Prompt Engineering in Production
Battle-tested strategies for building reliable LLM-powered features, from prompt versioning to failure handling and evaluation
Prompt Engineering in Production#
The gap between "works in the playground" and "works in production" is where most LLM projects fail. Prompts that seem robust during development break in surprising ways when exposed to real user input. Here's what I've learned about building LLM features that actually ship.
Treat Prompts as Code#
Your prompts deserve the same rigor as your application code:
// prompt-registry.ts
export const PROMPTS = {
summarize: {
version: "2.3.1",
template: `You are a summarization assistant...`,
model: "gpt-4o",
temperature: 0.3,
maxTokens: 500,
schema: SummaryResponseSchema
}
} as const;
// Version your prompts, track changes, review diffs
// Never edit prompts directly in productionWe maintain a prompt registry with semantic versioning. Breaking changes (different output format) bump major versions. A/B tests compare versions with real traffic before rollout.
Defensive Input Handling#
Production inputs are adversarial—not because users are malicious, but because they're creative. Your prompt needs guardrails:
async function processUserQuery(userInput: string): Promise<Result> {
// 1. Input validation
if (userInput.length > MAX_INPUT_LENGTH) {
return { error: "Input too long", code: "INPUT_OVERFLOW" };
}
// 2. Injection detection (basic example)
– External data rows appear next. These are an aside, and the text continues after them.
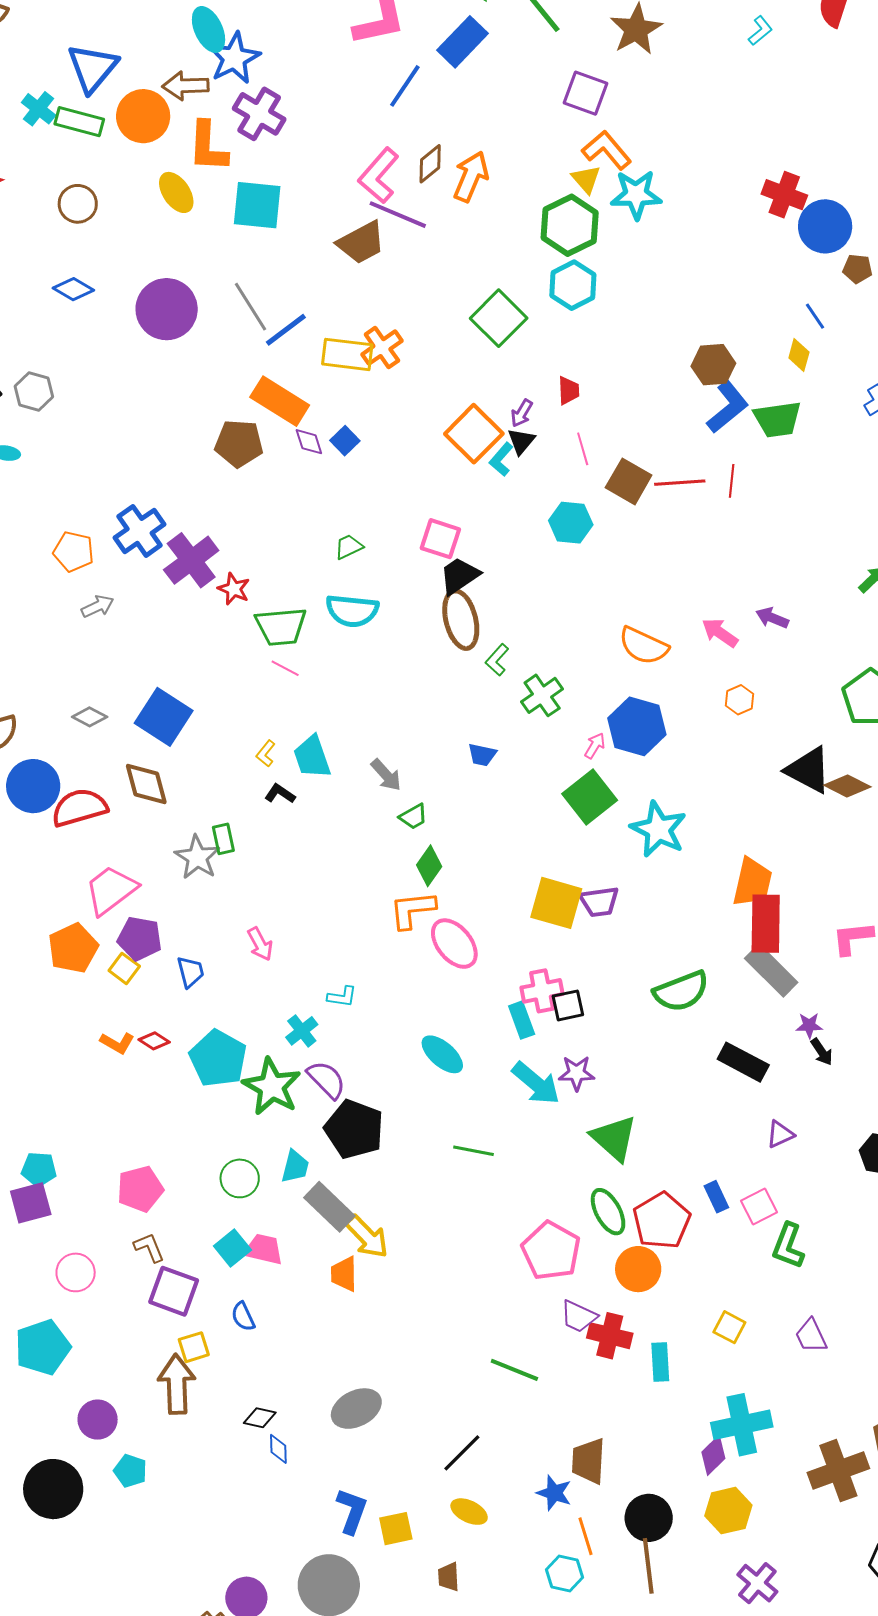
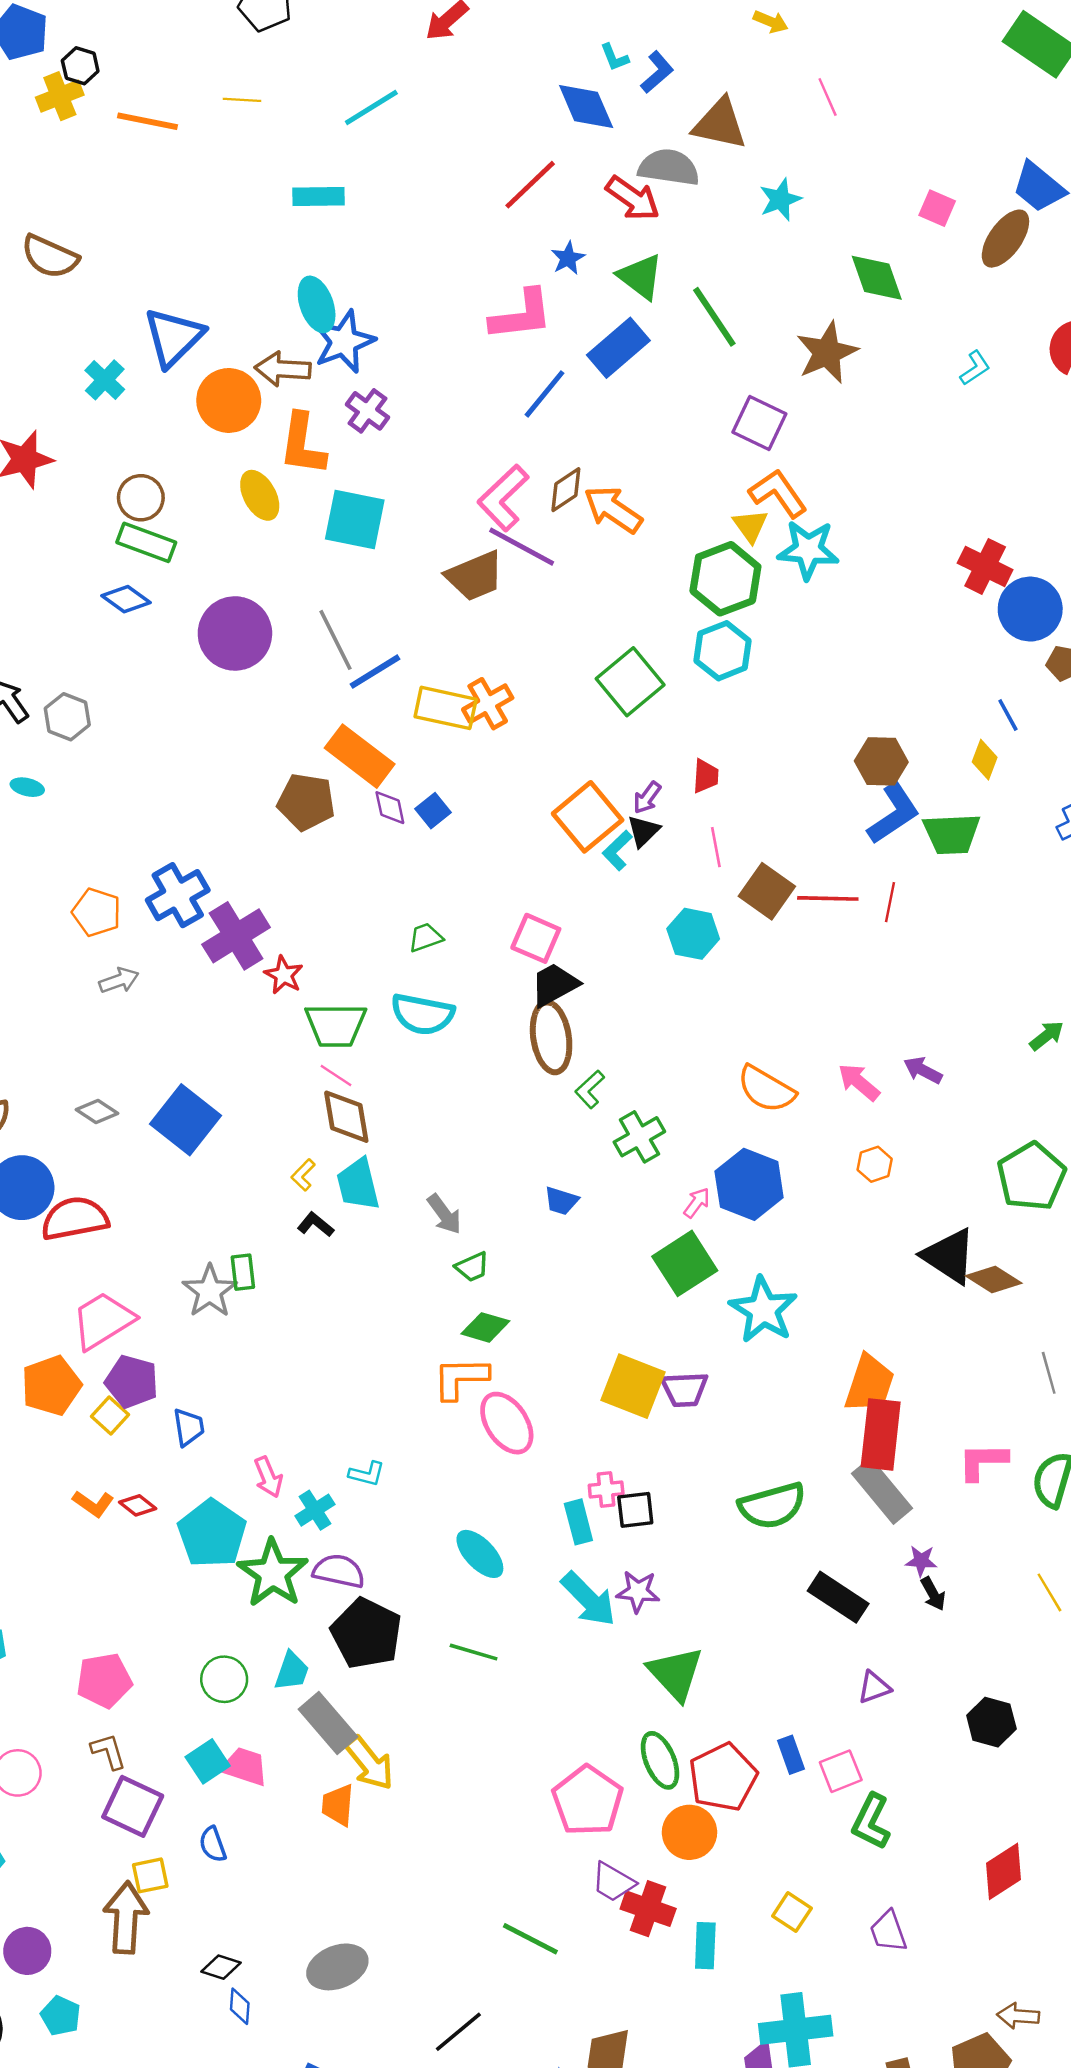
purple cross: (259, 114) -> (367, 411), size x0.7
green rectangle: (79, 122) -> (146, 542), moved
orange arrow: (471, 177) -> (613, 510), turned -84
brown diamond: (146, 784) -> (346, 1117), moved
green diamond: (429, 866) -> (485, 1327), turned 66
pink arrow: (260, 944) -> (268, 1477), moved
pink cross: (542, 991) -> (606, 1489), size x0.7
purple semicircle: (326, 1080) -> (339, 1571), turned -39
green line: (474, 1151) -> (474, 1652), moved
const suspiciousPatterns = [
/ignore previous instructions/i,
/system prompt/i,
/you are now/i
];
if (suspiciousPatterns.some(p => p.test(userInput))) {
logger.warn("Potential injection attempt", { input: userInput });
return { error: "Invalid input", code: "VALIDATION_FAILED" };
}
// 3. Sanitization
const sanitized = sanitizeForPrompt(userInput);
return await executePrompt(sanitized);
}Structured Outputs Are Non-Negotiable#
Free-form text responses are a reliability nightmare. Force structure:
import { z } from "zod";
const AnalysisSchema = z.object({
sentiment: z.enum(["positive", "negative", "neutral"]),
confidence: z.number().min(0).max(1),
keyTopics: z.array(z.string()).max(5),
summary: z.string().max(200)
});
async function analyzeText(text: string) {
const response = await openai.chat.completions.create({
model: "gpt-4o",
messages: [{ role: "user", content: buildAnalysisPrompt(text) }],
response_format: { type: "json_object" }
});
// Parse and validate—always
const parsed = JSON.parse(response.choices[0].message.content);
return AnalysisSchema.parse(parsed);
}When structured outputs fail validation, you have clear options: retry, fallback, or error. With free-form text, you're parsing hope.
Evaluation That Catches Regressions#
Manual testing doesn't scale. Build automated evaluation:
# eval_suite.py
class PromptEvalSuite:
def __init__(self, prompt_version: str):
self.prompt_version = prompt_version
self.test_cases = load_golden_set("summarization_golden.json")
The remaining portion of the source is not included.